The woman previously worked as a registered nurse before developing an unidentified mental illness and now lives in that subway station, according to a city official who was briefed on the situation but wasn't authorized to speak publicly about the matter.

The official declined to elaborate on what specifically prompted physicians on the scene to decide the woman needed to be taken to a hospital against her will, citing the federal health information privacy law HIPAA.

Witnesses and others who saw the video pushed back on officials' argument that they were helping the woman.

"That doesn't look like help to me," Narvin Singh, the commuter who filmed the encounter, said in the video. "I reject your notion that him getting on top of her and handcuffing her is help."

"I am so heartbroken over what they did to that poor woman on the ground," Singh said in a statement on social media later that day. "I'm so fed up with how people are being treated."

Advocates for homeless individuals echoed Singh's concerns.

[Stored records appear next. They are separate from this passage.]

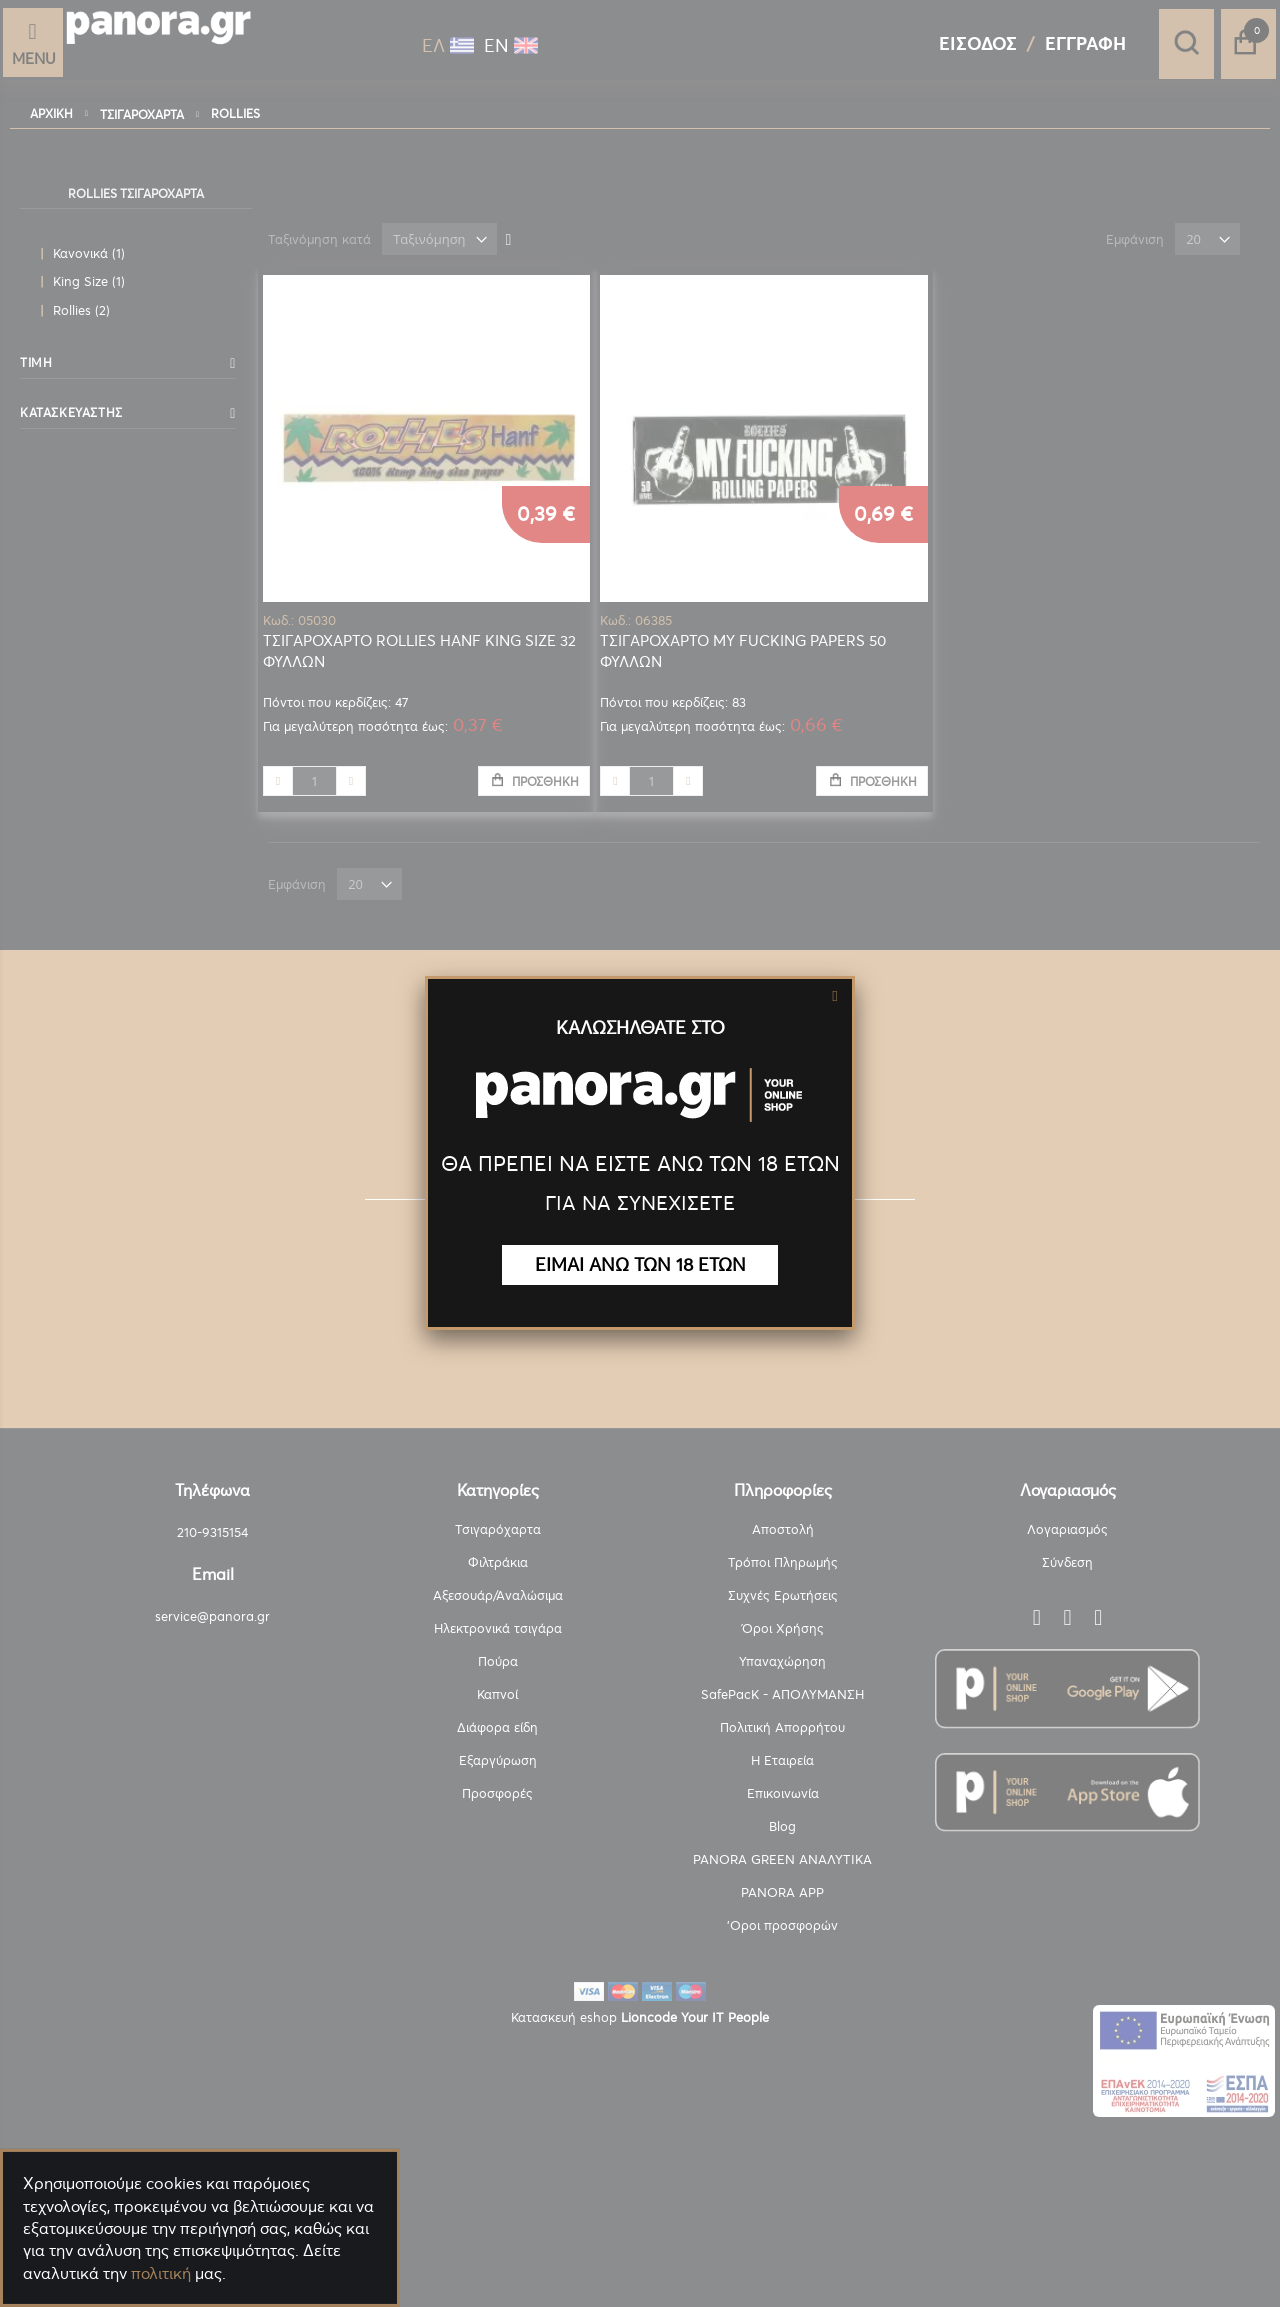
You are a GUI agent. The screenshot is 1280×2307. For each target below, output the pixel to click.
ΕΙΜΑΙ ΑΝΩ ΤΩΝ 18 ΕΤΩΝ (640, 1264)
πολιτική (161, 2273)
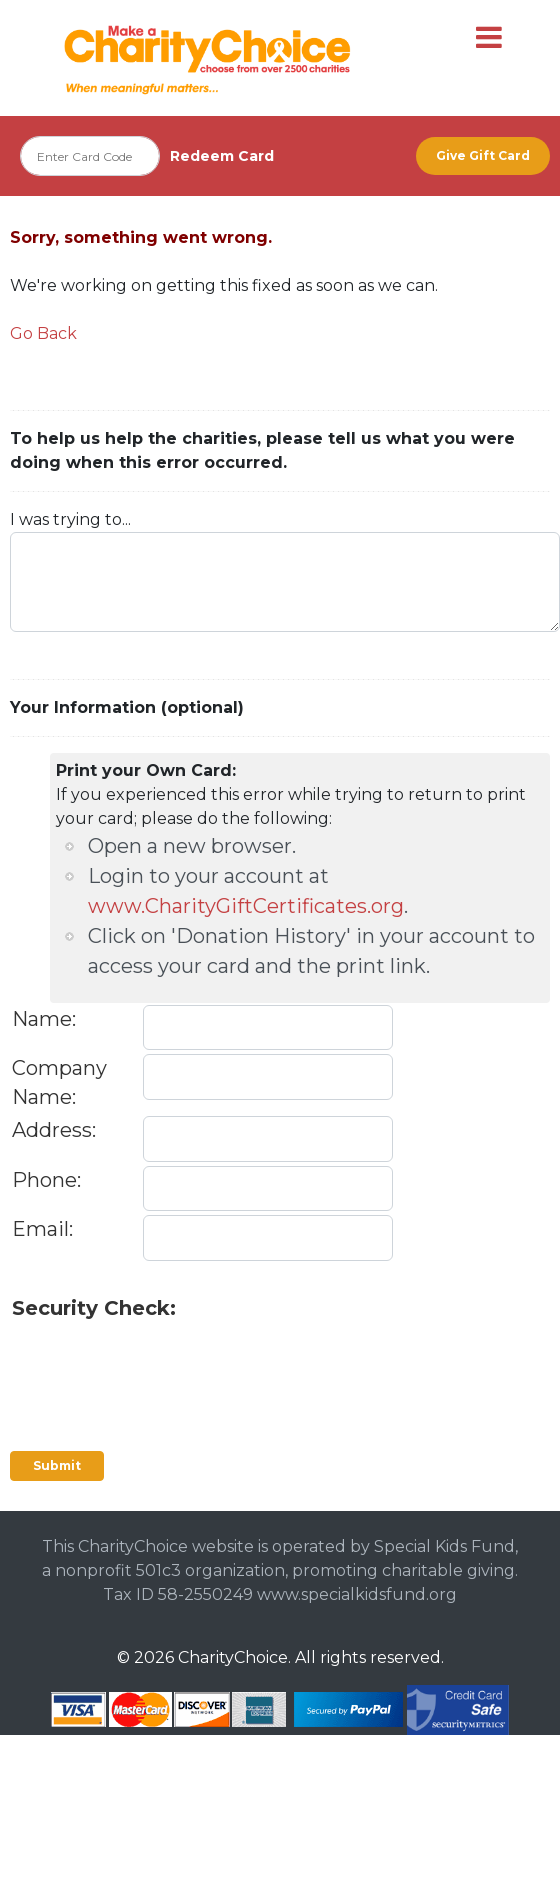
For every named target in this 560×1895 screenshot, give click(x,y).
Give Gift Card (483, 155)
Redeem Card (222, 156)
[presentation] (164, 1362)
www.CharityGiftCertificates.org (246, 906)
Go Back (43, 333)
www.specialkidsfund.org (357, 1594)
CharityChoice (233, 1657)
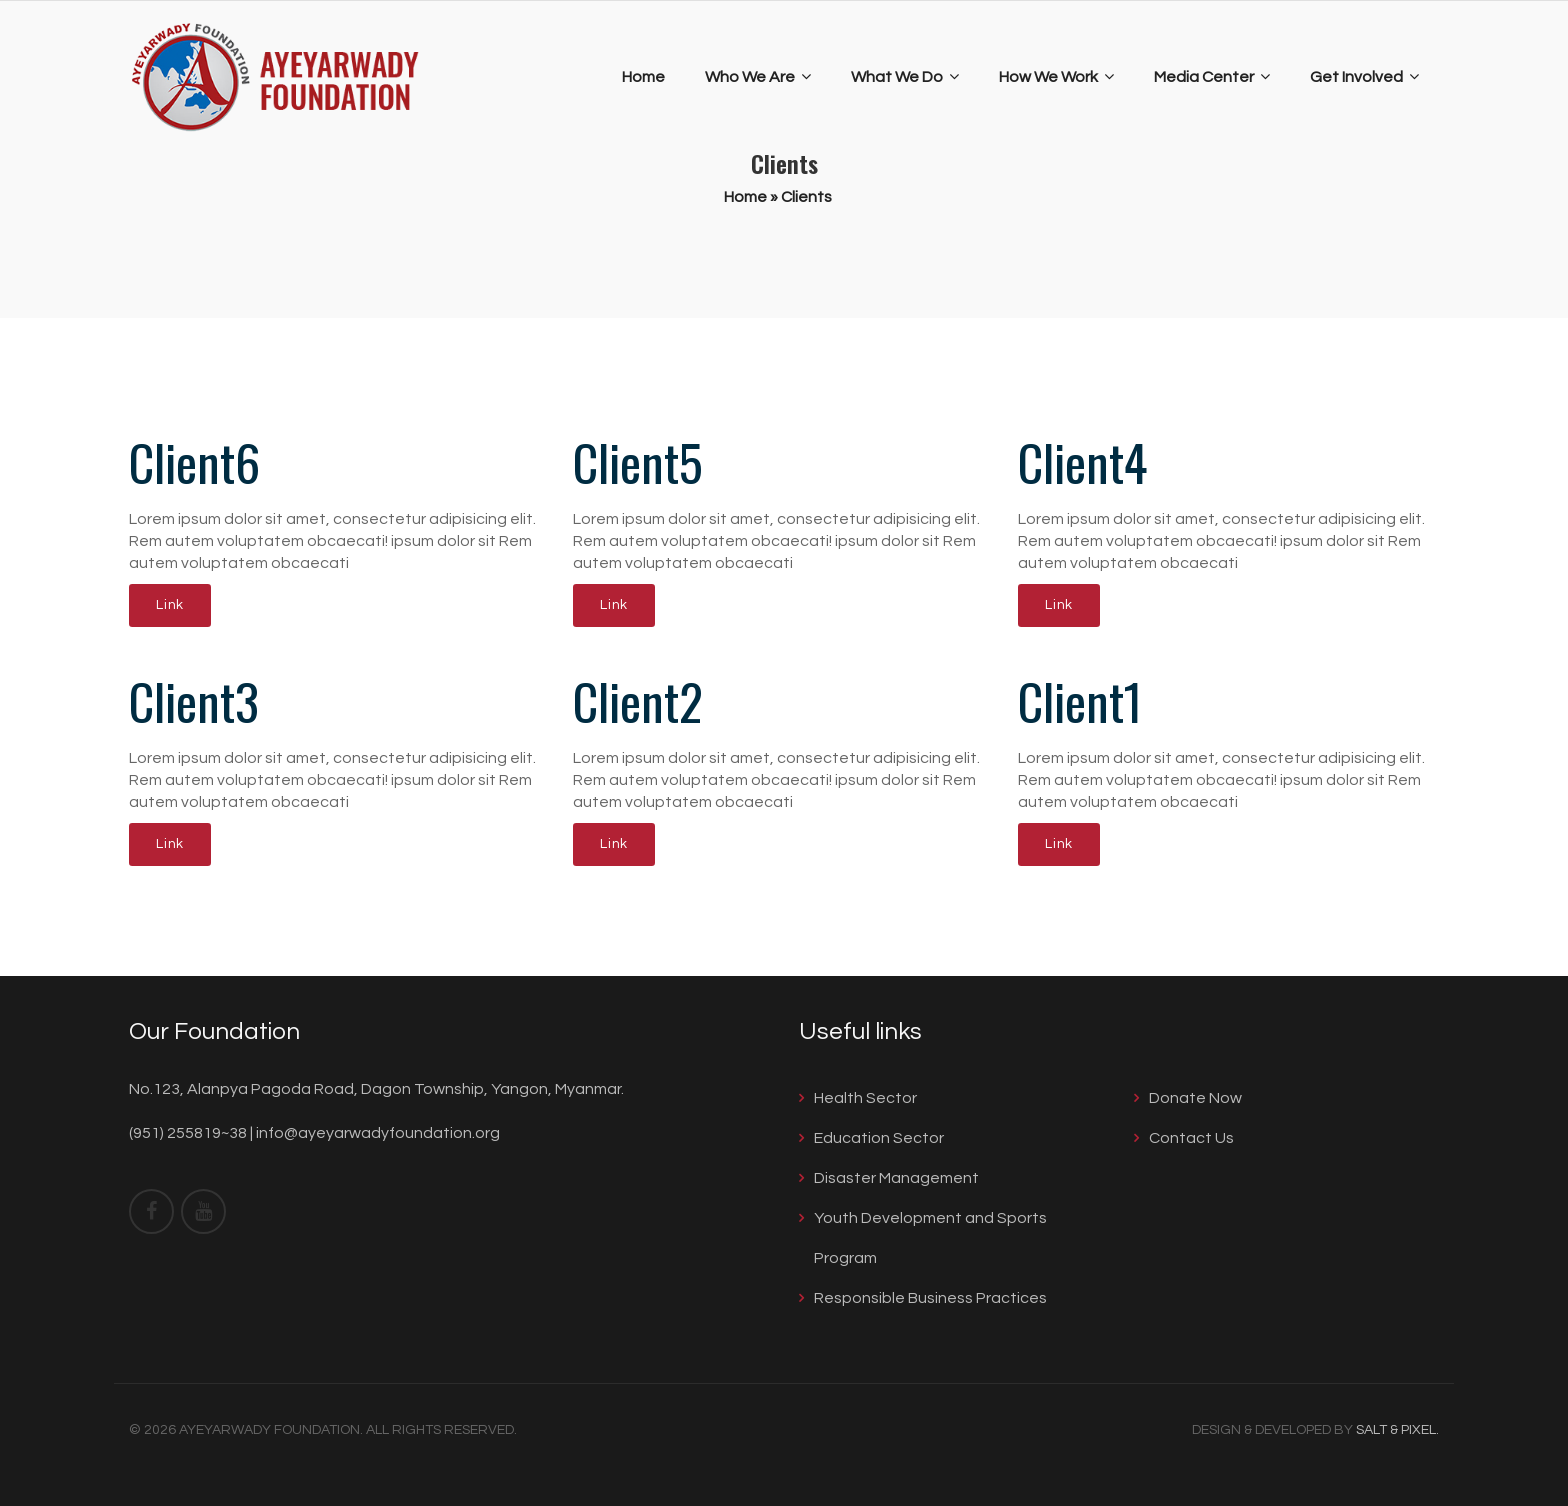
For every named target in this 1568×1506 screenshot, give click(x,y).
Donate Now (1195, 1098)
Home (745, 197)
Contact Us (1191, 1138)
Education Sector (879, 1138)
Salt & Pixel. (1397, 1430)
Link (170, 605)
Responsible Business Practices (930, 1298)
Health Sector (865, 1098)
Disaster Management (896, 1178)
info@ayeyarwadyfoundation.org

"Today's disturbing video of NYPD officers forcibly restraining and handcuffing a woman at the Jamaica Center subway station is completely unacceptable," Shelly Nortz, executive director of the nonprofit Coalition for the Homeless, said in a statement Friday. "This conduct is dehumanizing and traumatizing for a person who has obviously already endured too much trauma in her life."

In contrast, Mayor Bill de Blasio emphasized the city's "moral obligation" to help people get care, though he called the videos "painful for anyone to watch."

The NYPD wrote in a statement: "This video depicts collaboration between police officers and health care professionals, and shows the challenges they face every day."